What would happen if we in American healthcare actually followed the teachings of the revered Archie Cochrane? I’m sorry. You don’t know what those teachings are? … and you don’t even know who Archie Cochrane was? Oh my …

Click www.lundberginstitute.org, no registration required, and then click to Dedication. Mission, Platform, Resources, and you can learn what he and it are all about.

In 1972, Archie Cochrane of the U.K. wrote that because resources for healthcare would always be limited, they should be used for treatments that have been proven to be effective. His influential book provided strong advocacy for controlled clinical trials.
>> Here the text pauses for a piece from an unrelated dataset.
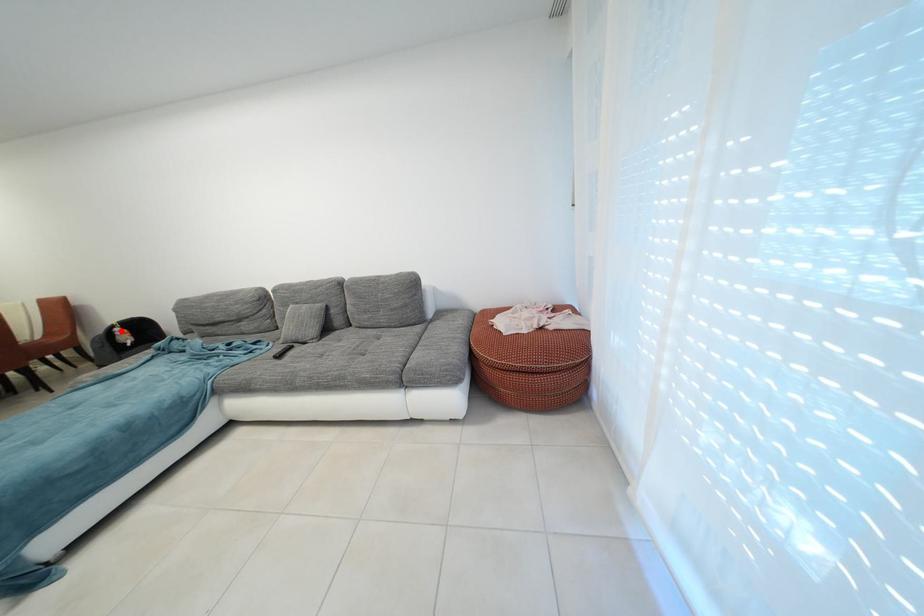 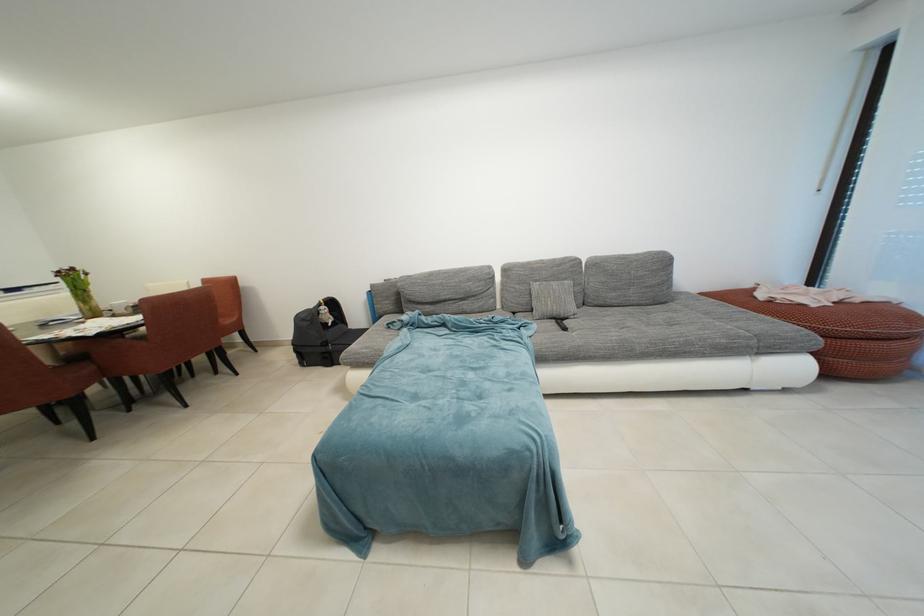 Question: A red point is marked in image1. In image2, is the corresponding 3D point closer to the camera or farther? Reply with the corresponding letter.

Choices:
 (A) The corresponding 3D point is closer.
 (B) The corresponding 3D point is farther.

Answer: (A)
Evidence-Based Medicine (EBM), a term, best I can tell, that was first published by David Eddy in JAMA in 1990, was further defined by Sackett and colleagues of McMaster University in the BMJ as “… the conscientious, explicit, and judicious use of current best evidence in making decisions about the care of individual patients.” The Cochrane Collaboration and the Cochrane Centers sprung from this inspiration.

The notion of Evidence-Informed Medicine surfaced in 2001 from Sackett’s revised statement that “Evidence-based medicine is the integration of best research evidence with clinical expertise and patient values.”

Many studies and statements by experts say that somewhere between 25 and 40% of American medical decisions are not based on sound evidence of effectiveness. Since physician decisions drive the majority of cost of medical care, strictly applying Cochrane’s teachings would “save” the U.S. something like $700,000,000,000 to $1 trillion per year. But think about it.

Fifteen million Americans are employed in healthcare. Some four to six million would then lose their jobs, bumping the unemployment rate well into double digits.

And what would all that freed-up money be spent for? Cocaine, gasoline, gadgets, high-calorie food, taxes, porno, the Pentagon, Wall Street bonuses?

Maybe spending a lot of it on education would make sense. Or maybe medicine should just keep on spending to do its part to keep the economy going, regardless of effectiveness, as long as it is safe.

Did I say safe? Oh! But that’s another topic for another column.

George Lundberg is a MedPage Today Editor-at-Large and former editor of the Journal of the American Medical Association.